Reproduce the entries exactly and omit the pictures.

**Data to use**
----------------------------------------

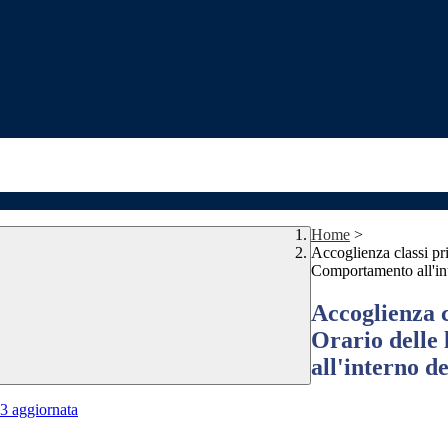
Home
>
Accoglienza classi pr
Comportamento all'inte
Accoglienza c
Orario delle
all'interno de
23 aggiornata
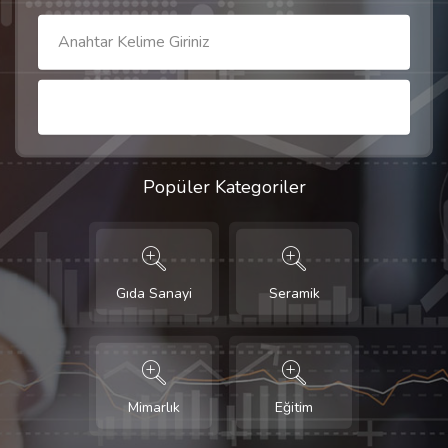
Popüler Kategoriler
Gıda Sanayi
Seramik
Mimarlık
Eğitim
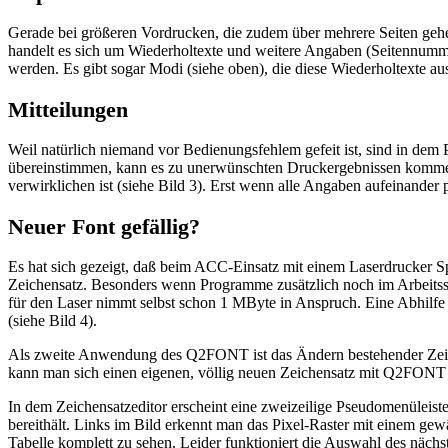
Gerade bei größeren Vordrucken, die zudem über mehrere Seiten gehen,
handelt es sich um Wiederholtexte und weitere Angaben (Seitennumme
werden. Es gibt sogar Modi (siehe oben), die diese Wiederholtexte a
Mitteilungen
Weil natürlich niemand vor Bedienungsfehlem gefeit ist, sind in dem
übereinstimmen, kann es zu unerwünschten Druckergebnissen kommen.
verwirklichen ist (siehe Bild 3). Erst wenn alle Angaben aufeinander 
Neuer Font gefällig?
Es hat sich gezeigt, daß beim ACC-Einsatz mit einem Laserdrucker
Zeichensatz. Besonders wenn Programme zusätzlich noch im Arbeitssp
für den Laser nimmt selbst schon 1 MByte in Anspruch. Eine Abhilf
(siehe Bild 4).
Als zweite Anwendung des Q2FONT ist das Ändern bestehender Zeichen
kann man sich einen eigenen, völlig neuen Zeichensatz mit Q2FONT z
In dem Zeichensatzeditor erscheint eine zweizeilige Pseudomenüleist
bereithält. Links im Bild erkennt man das Pixel-Raster mit einem gew
Tabelle komplett zu sehen. Leider funktioniert die Auswahl des näch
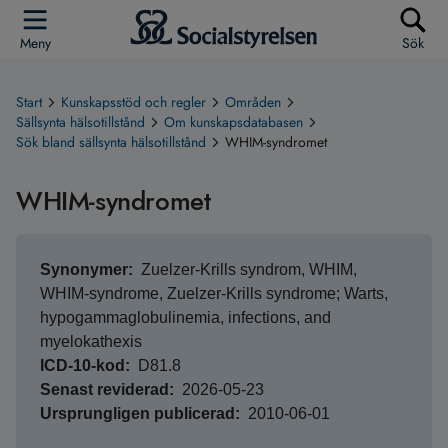
Meny
Sök
Start
Kunskapsstöd och regler
Områden
Sällsynta hälsotillstånd
Om kunskapsdatabasen
Sök bland sällsynta hälsotillstånd
WHIM-syndromet
WHIM-syndromet
Synonymer
Zuelzer-Krills syndrom, WHIM,
WHIM-syndrome, Zuelzer-Krills syndrome; Warts,
hypogammaglobulinemia, infections, and
myelokathexis
ICD-10-kod
D81.8
Senast reviderad
2026-05-23
Ursprungligen publicerad
2010-06-01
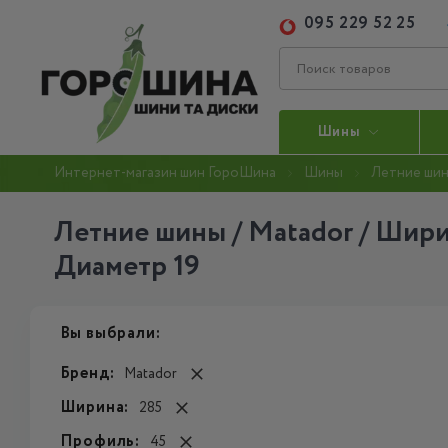
095 229 52 25
Шины
Интернет-магазин шин ГороШина
Шины
Летние ши
Летние шины / Matador / Шири
Диаметр 19
Вы выбрали:
Бренд:
Matador
Ширина:
285
Профиль:
45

----------------------------------------

**Written answer**
Home
>
Accoglienza classi pr
Comportamento all'inte
Accoglienza c
Orario delle
all'interno de
23 aggiornata
Popüler Kategoriler
Gıda Sanayi
Seramik
Mimarlık
Eğitim
Gerade bei größeren Vordrucken, die zudem über mehrere Seiten gehen,
handelt es sich um Wiederholtexte und weitere Angaben (Seitennumme
werden. Es gibt sogar Modi (siehe oben), die diese Wiederholtexte a
Mitteilungen
Weil natürlich niemand vor Bedienungsfehlem gefeit ist, sind in dem
übereinstimmen, kann es zu unerwünschten Druckergebnissen kommen.
verwirklichen ist (siehe Bild 3). Erst wenn alle Angaben aufeinander 
Neuer Font gefällig?
Es hat sich gezeigt, daß beim ACC-Einsatz mit einem Laserdrucker
Zeichensatz. Besonders wenn Programme zusätzlich noch im Arbeitssp
für den Laser nimmt selbst schon 1 MByte in Anspruch. Eine Abhilf
(siehe Bild 4).
Als zweite Anwendung des Q2FONT ist das Ändern bestehender Zeichen
kann man sich einen eigenen, völlig neuen Zeichensatz mit Q2FONT z
In dem Zeichensatzeditor erscheint eine zweizeilige Pseudomenüleist
bereithält. Links im Bild erkennt man das Pixel-Raster mit einem gew
Tabelle komplett zu sehen. Leider funktioniert die Auswahl des näch
Meny
Sök
Start
Kunskapsstöd och regler
Områden
Sällsynta hälsotillstånd
Om kunskapsdatabasen
Sök bland sällsynta hälsotillstånd
WHIM-syndromet
WHIM-syndromet
Synonymer
Zuelzer-Krills syndrom, WHIM,
WHIM-syndrome, Zuelzer-Krills syndrome; Warts,
hypogammaglobulinemia, infections, and
myelokathexis
ICD-10-kod
D81.8
Senast reviderad
2026-05-23
Ursprungligen publicerad
2010-06-01
095 229 52 25
Шины
Интернет-магазин шин ГороШина
Шины
Летние ши
Летние шины / Matador / Шири
Диаметр 19
Вы выбрали:
Бренд:
Matador
Ширина:
285
Профиль:
45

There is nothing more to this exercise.